(Saved data entries)

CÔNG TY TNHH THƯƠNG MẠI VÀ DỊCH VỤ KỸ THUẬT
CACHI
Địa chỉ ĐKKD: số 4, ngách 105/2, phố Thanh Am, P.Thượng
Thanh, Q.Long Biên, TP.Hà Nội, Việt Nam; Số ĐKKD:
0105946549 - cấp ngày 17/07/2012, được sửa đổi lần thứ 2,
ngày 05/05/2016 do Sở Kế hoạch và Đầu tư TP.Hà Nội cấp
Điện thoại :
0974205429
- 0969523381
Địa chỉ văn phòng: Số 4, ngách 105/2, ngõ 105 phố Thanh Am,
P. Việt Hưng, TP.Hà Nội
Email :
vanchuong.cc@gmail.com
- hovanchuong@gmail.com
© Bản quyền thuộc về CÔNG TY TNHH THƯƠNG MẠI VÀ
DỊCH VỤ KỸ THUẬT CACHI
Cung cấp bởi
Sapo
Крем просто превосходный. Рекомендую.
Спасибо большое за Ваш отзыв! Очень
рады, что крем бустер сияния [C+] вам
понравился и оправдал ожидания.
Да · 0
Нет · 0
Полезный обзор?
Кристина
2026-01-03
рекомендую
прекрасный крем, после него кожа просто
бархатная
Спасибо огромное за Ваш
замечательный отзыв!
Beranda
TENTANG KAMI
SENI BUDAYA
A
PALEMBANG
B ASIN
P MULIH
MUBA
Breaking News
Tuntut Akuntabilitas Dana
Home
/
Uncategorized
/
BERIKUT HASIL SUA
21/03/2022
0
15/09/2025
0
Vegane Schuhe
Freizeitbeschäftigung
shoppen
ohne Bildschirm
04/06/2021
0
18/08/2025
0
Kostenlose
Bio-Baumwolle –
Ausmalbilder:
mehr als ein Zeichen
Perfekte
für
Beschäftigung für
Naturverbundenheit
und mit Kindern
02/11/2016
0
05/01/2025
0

**Task description:**
Please return the lines above exactly, from the first one down to the line with "vanchuong.cc@gmail.com", and stop after that line.

**Written solution:**
CÔNG TY TNHH THƯƠNG MẠI VÀ DỊCH VỤ KỸ THUẬT
CACHI
Địa chỉ ĐKKD: số 4, ngách 105/2, phố Thanh Am, P.Thượng
Thanh, Q.Long Biên, TP.Hà Nội, Việt Nam; Số ĐKKD:
0105946549 - cấp ngày 17/07/2012, được sửa đổi lần thứ 2,
ngày 05/05/2016 do Sở Kế hoạch và Đầu tư TP.Hà Nội cấp
Điện thoại :
0974205429
- 0969523381
Địa chỉ văn phòng: Số 4, ngách 105/2, ngõ 105 phố Thanh Am,
P. Việt Hưng, TP.Hà Nội
Email :
vanchuong.cc@gmail.com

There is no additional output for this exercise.